Revisiting Paraguay 2
The new president Horacio Cartes – a businessman who had never even bothered to vote before, let alone take part in politics – is said to be the richest man in Paraguay. But he has little to show for his first 100 days of government. Instead, he has been undoing some of the positive achievements of President Fernando Lugo – the controversial Catholic bishop who was ousted by what was effectively a parliamentary coup.
The public health service is being undermined and human rights officials have been sacked. Most government revenue goes on maintenance of the public machine. Income tax was only introduced last year. “Paraguay isn’t a poor country. It’s just badly run”, says economist Amilcar Ferreira.
On paper, Paraguay is enjoying an economic boom – 11% growth last year – thanks to agribusiness, which is mostly in the hands of Brazilian and US companies. It now exports more meat than Argentina and soya exports have boomed. Thanks to the huge Itaipu hydreletric dam on the border with Brazil and the new bilateral treaty negociated by Lugo, which greatly increased the benefits from the dam for Asunción, Paraguay is an energy-rich country.
This growth is attracting transnationals. For foreign companies, besides cheap energy, the investment climate is also favourable because of low taxes, low inflation, monetary stability, and the lack of social unrest (which is not the case in Brazil and Argentina, for example). Paraguay’s GDP trebled between 2002 and 2012.
But who benefits from this prosperity? Not the poor, because it is not creating jobs. Their share of the national income has stagnated, while the wealthiest minority has seen its slice of the national pie grow bigger. Commerce, too, is floundering, struggling to compete with large-scale, unchecked contraband.
Walking round Asunción, the contrast is stark. In the rich quarters avenues of Hollywood-style mansions with well-cropped lawns and hosts of sleek Mercedes and BMWs. But on the waterfront near the Cathedral (which is locked and barred), one sees miserable cardboard shacks with scruffy children rooting through rubbish skips.
All is not so calm in other parts of Paraguay. In Concepción, one of the poorest and most backward provinces, a rural guerrilla movement is defying police and army attempts to crush it. The Paraguayan People’s Army – EPP – has ambushed and killed policemen, kidnapped cattle ranchers for ransom and earned the sympathy of the local, extremely poor, population. It has received training from the Colombian FARC, but its aims are vague. It is also said to be in league with Brazil’s criminal organisation, the PCC, and to cultivate plantations of marijuana.
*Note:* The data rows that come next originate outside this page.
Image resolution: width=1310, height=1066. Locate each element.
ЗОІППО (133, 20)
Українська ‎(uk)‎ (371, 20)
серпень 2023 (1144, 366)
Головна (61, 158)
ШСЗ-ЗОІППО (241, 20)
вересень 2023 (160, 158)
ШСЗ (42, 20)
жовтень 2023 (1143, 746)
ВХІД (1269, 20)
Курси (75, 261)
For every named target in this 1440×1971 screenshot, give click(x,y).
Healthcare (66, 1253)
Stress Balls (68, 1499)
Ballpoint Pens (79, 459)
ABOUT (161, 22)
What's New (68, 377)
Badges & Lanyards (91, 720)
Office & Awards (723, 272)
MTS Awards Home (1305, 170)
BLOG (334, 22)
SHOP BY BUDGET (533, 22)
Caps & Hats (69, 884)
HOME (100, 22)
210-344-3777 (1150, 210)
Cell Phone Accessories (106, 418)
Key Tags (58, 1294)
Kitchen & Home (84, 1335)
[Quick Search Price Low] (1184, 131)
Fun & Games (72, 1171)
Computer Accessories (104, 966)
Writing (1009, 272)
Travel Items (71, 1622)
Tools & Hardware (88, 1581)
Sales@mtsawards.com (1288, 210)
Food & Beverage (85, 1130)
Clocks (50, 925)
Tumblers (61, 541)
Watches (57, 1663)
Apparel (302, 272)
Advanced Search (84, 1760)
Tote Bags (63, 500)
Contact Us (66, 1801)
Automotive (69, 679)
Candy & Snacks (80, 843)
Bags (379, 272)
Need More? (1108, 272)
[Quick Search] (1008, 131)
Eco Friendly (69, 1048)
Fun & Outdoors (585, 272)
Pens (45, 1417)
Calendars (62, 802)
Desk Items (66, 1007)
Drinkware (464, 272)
For President Cartes, who is accused of involvement in contraband and who has family members accused of drug trafficking, the EPP may be a useful distraction.
Back in Asunción, the UK government has just reopened the embassy, closed during an economy drive in 2005. This is probably due to the ongoing Malvinas/Falklands dispute, which means that Britain needs allies in the region.
Indeed, history keeps rearing its head in Paraguay. By an ironic twist, the new ambassador to the UK is Miguel Solano Lopez, the great-grandson of the man who, in the 1860s, led Paraguay to a disastrous defeat against the armies of the Triple Alliance (Brazil, Argentina and Uruguay), which was financed and aided by England.
At the Palacio de Justicia, two lawyers showed me the petition they plan to present to a court in Buenos Aires, asking that the treaty, which ended the war nearly 150 years ago, be revoked and Paraguay’s frontiers restored to what they were before the war. The changes would be far-reaching: Brazil, for example, would have to hand back the Iguaçu Falls. Somehow there does not seem much chance of this happening.